Provided entries:
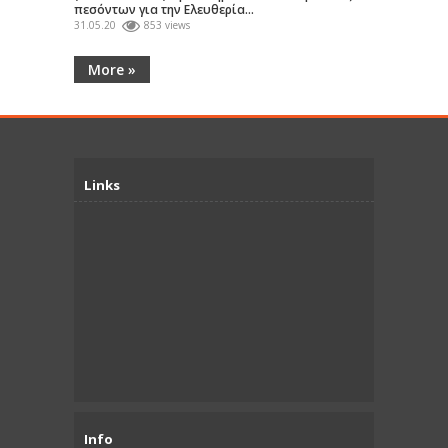
πεσόντων για την Ελευθερία...
31.05.20
853 views
More »
Links
Info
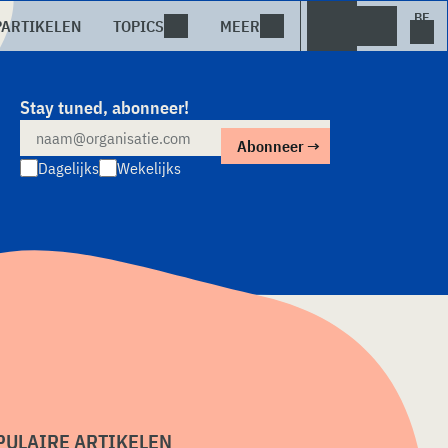
PARTIKELEN
TOPICS
MEER
Stay tuned, abonneer!
Dagelijks
Wekelijks
PULAIRE ARTIKELEN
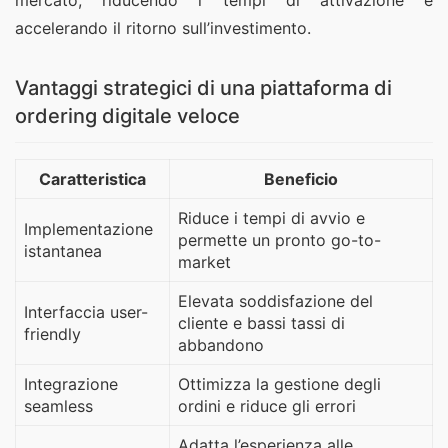
mercato, riducendo i tempi di attivazione e
accelerando il ritorno sull’investimento.
Vantaggi strategici di una piattaforma di
ordering digitale veloce
Caratteristica
Beneficio
Riduce i tempi di avvio e
Implementazione
permette un pronto go-to-
istantanea
market
Elevata soddisfazione del
Interfaccia user-
cliente e bassi tassi di
friendly
abbandono
Integrazione
Ottimizza la gestione degli
seamless
ordini e riduce gli errori
Adatta l’esperienza alle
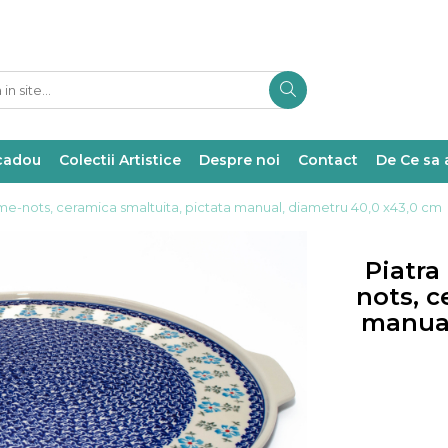
 cadou
Colectii Artistice
Despre noi
Contact
De Ce sa 
me-nots, ceramica smaltuita, pictata manual, diametru 40,0 x43,0 cm
Piatra
nots, c
manual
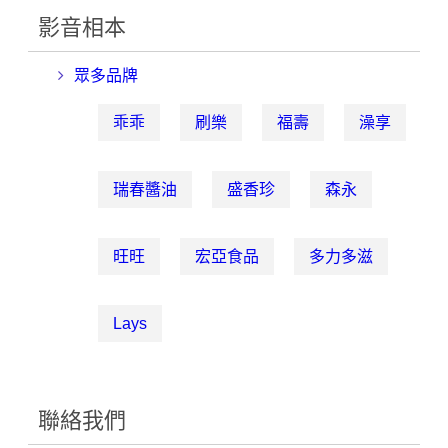
影音相本
眾多品牌
乖乖
刷樂
福壽
澡享
瑞春醬油
盛香珍
森永
旺旺
宏亞食品
多力多滋
Lays
聯絡我們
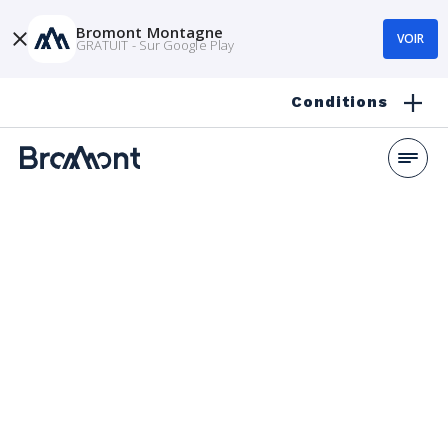
Bromont Montagne
VOIR
GRATUIT - Sur Google Play
Conditions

Assigned task:
Retype, without any picture, exactly the lines from the one with "Caratteristica" through the end of the entries, inclusive.

Written response:
Caratteristica
Beneficio
Riduce i tempi di avvio e
Implementazione
permette un pronto go-to-
istantanea
market
Elevata soddisfazione del
Interfaccia user-
cliente e bassi tassi di
friendly
abbandono
Integrazione
Ottimizza la gestione degli
seamless
ordini e riduce gli errori
Adatta l’esperienza alle
 cadou
Colectii Artistice
Despre noi
Contact
De Ce sa 
me-nots, ceramica smaltuita, pictata manual, diametru 40,0 x43,0 cm
Piatra
nots, c
manual
影音相本
眾多品牌
乖乖
刷樂
福壽
澡享
瑞春醬油
盛香珍
森永
旺旺
宏亞食品
多力多滋
Lays
聯絡我們
Bromont Montagne
VOIR
GRATUIT - Sur Google Play
Conditions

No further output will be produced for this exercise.